En Espagne, le gouvernement Zapatero promet de son côté de « prendre des mesures ». Il écoutera peut-être le milieu de terrain malien de Valence, Mohamed Sissoko, un des rares joueurs noirs du championnat d’Espagne, qui affirme cette semaine que les insultes racistes sont le quotidien des footballeurs exilés dans la péninsule ibérique : « Je n’ai jamais eu de problèmes de racisme hors du terrain, dans la vie de tous les jours. Mais en revanche, il y a un problème sur les stades. »
De la très neutre Suisse, le président de la Fédération - Internationale de Football (FIFA), Joseph Blatter, s’est dit lui « choqué » et promet de faire aspecter la loi sur les terrains. Le code disciplinaire de la FIFA, dans son article 55-2, affirme que celui qui, publiquement, rabaisse, discrimine ou dénigre une personne d’une façon qui porte atteinte à la dignité humaine en raison de sa race, couleur, langue, religion ou origine ethnique « sera interdit de stade pendant deux ans ».
C’est précisément ce que souhaite pour la France, Frédéric Thiriez, le président de la Ligue de football professionnel (LFP). « Je suis pour la tolérance zéro sur ce sujet. De notre côté, nous faisons le maximum en sanctionnant par exemple les clubs avec de très lourdes amendes financières (1) lorsque leurs supporters se comportent mal mais lorsque la violence est à l’extérieur des stades, il faut que la police et la justice nous aident. » En 2003, Nicolas Sarkozy, alors ministre de l’Intérieur, avait pourtant promis d’endiguer le phénomène du hooliganisme. Près de deux ans plus tard, on attend toujours la publication des décrets qui permettraient d’améliorer la loi Alliot-Marie de 1993 concernant la sécurité des manifestations sportives. « Ce qu’on veut, c’est qu’enfin, comme en Angleterre, les casseurs soient interdits de stade et obligés de pointer au commissariat les soirs de match. Rendez-vous compte qu’à la ligue, nous n’avons même pas la liste des interdits de stade. Pourtant, les renseignements généraux les connaissent parfaitement. » Le cliché du joueur de l’OM Fabrice Fiorèse, tirant un corner sous la protection des boucliers des CRS le 7 novembre dernier au Parc des Princes, n’est peut-être pas suffisamment explicite pour les autorités policières.
Le sport, école
de tolérance !
En attendant mieux, con- tinuer de distribuer des autocollants ou faire revêtir aux joueurs des tee-shirts contre la violence et le racisme, qui ne sont même pas arrivés à Toulouse, est ce suffisant ? Frédéric Thiriez, avocat de formation, n’oublie pas la vieille dialectique de la prévention et de la répression. Alors, il dit : « Les symboles ont leur importance. Il existe, par exem- ple, une charte signée par les joueurs, les arbitres, les dirigeants et les associations de supporters qui ont bien voulu le faire. » Un de ces articles écrit par Thiriez proclame que le sport est « école de tolérance, de solidarité, et facteur de rapprochement humain ».

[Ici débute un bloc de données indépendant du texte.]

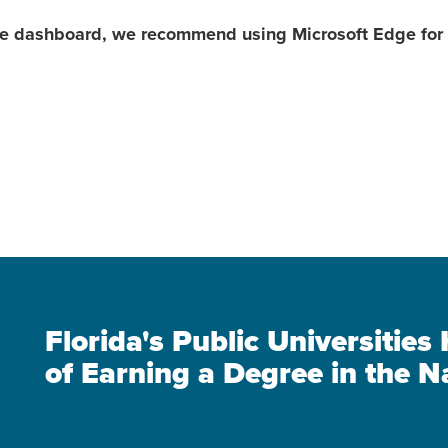
the dashboard, we recommend using Microsoft Edge for 
Florida's Public Universitie
of Earning a Degree in the N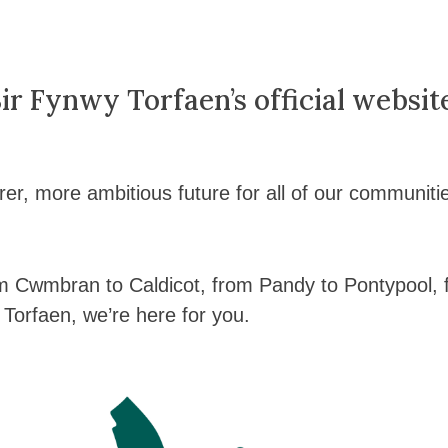
r Fynwy Torfaen’s official websit
rer, more ambitious future for all of our communiti
m Cwmbran to Caldicot, from Pandy to Pontypool,
Torfaen, we’re here for you.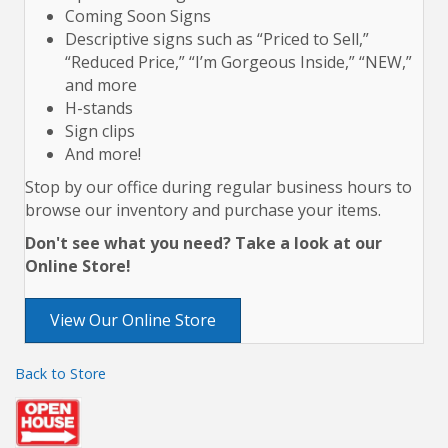
Coming Soon Signs
Descriptive signs such as “Priced to Sell,”
“Reduced Price,” “I’m Gorgeous Inside,” “NEW,”
and more
H-stands
Sign clips
And more!
Stop by our office during regular business hours to
browse our inventory and purchase your items.
Don't see what you need? Take a look at our
Online Store!
View Our Online Store
Back to Store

Rapprochement humain, l’entraîneur du PSG, Vahid Halilhodzic, entend cela sous l’angle du coup de ventre donné en guise d’intimidation, à l’arbitre de PSG-Lyon vendredi. « Coach Vahid » a écopé d’un carton rouge après un long esclandre. Thiriez a soupiré : « On ne changera pas la nature humaine d’un coup de baguette magique. » Ni même avec un coup de sifflet.
(1) Cinq mille euros d’amende au PSG et 10 000 euros à Marseille après les incidents lors des matchs PSG-Marseille et Marseille-PSG des deux dernières semaines.